1200 g chicken (½ chicken)
For the marinade:
80 g runny honey
Juice of 2 lemons
50 ml olive oil
1 tsp salt
1 tsp black pepper
1 tsp smoked paprika
1 big onion, finely chopped
4 cloves garlic, minced
2 tbs olive oil
40 g butter
4 tsp Ras el Hanout spice blend*
1 tsp cayenne pepper
240 ml water
130 g green olives, without pits, halved
6 dates, without pits, chopped


In a bowl, whisk the honey, lemon juice, olive oil, salt, pepper and paprika together. Pour it over the chicken and let it marinate for at least 1 hour or overnight.
Sauté, over a medium flame, onion and garlic in olive oil and butter for about 3 - 4 minutes.
Add Ras el Hanout and cayenne pepper. Stir until fragrant.
Add water, halved olives and chopped dates, and cook covered for 20 minutes. Uncover the pan and let the sauce reduce until thickened and syrupy. Set aside.
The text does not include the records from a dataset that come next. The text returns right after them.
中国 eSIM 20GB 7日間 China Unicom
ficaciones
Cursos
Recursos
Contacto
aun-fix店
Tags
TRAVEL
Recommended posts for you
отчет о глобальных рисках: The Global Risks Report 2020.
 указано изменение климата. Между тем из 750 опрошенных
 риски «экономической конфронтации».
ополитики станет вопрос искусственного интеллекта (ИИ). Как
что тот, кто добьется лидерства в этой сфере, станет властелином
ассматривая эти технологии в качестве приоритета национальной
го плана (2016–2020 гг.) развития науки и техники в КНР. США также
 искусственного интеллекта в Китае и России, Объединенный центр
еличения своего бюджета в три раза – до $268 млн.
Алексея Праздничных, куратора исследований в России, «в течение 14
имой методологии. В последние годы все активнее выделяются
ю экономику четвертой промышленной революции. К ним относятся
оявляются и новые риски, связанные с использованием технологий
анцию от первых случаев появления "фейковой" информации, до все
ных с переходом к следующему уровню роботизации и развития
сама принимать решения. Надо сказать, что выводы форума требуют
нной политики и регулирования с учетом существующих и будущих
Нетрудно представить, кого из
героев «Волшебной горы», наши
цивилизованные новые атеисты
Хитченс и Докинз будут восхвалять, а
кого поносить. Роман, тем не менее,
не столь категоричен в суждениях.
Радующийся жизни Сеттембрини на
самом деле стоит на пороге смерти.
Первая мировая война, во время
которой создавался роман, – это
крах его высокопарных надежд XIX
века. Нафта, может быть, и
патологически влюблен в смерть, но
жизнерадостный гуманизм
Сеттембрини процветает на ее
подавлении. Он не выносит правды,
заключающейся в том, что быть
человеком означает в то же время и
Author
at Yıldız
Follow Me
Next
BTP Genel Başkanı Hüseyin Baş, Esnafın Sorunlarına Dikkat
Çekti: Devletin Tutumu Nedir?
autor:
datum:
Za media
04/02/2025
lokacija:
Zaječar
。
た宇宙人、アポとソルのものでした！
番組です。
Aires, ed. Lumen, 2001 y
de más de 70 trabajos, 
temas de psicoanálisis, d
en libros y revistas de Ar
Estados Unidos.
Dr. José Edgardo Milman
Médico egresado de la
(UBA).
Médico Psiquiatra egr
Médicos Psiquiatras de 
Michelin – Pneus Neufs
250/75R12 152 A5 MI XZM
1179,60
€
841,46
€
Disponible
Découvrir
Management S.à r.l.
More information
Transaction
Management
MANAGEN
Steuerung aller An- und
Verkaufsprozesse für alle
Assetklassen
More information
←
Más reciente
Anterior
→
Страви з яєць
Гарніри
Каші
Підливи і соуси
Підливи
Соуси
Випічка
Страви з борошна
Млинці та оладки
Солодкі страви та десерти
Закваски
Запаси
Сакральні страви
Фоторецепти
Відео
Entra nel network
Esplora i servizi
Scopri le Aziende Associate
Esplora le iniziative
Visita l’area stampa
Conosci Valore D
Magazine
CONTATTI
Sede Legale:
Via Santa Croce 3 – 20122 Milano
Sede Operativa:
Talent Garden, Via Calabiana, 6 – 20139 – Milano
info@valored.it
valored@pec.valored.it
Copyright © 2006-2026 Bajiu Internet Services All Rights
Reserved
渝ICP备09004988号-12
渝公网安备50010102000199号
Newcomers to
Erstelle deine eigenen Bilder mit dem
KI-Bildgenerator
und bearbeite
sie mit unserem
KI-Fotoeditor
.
Meanwhile, take the chicken out of marinade and arrange it on a baking sheet. Bake in the oven at 210 °C for 30 minutes. Then, lower the temperature to 180 °C and cook for another 20 minutes until the skin is golden brown and the chicken is cooked through.
Serve with olive and date sauce over Basmati rice.
*If you don't have it, whisk your own version: blend equal parts of ground cinnamon, cumin,ground coriander, ground ginger, ground turmeric, saffron and ground cardamom.


In this Moroccan style chicken briny olives counter the sweetness of dried fruit and sautéed onions.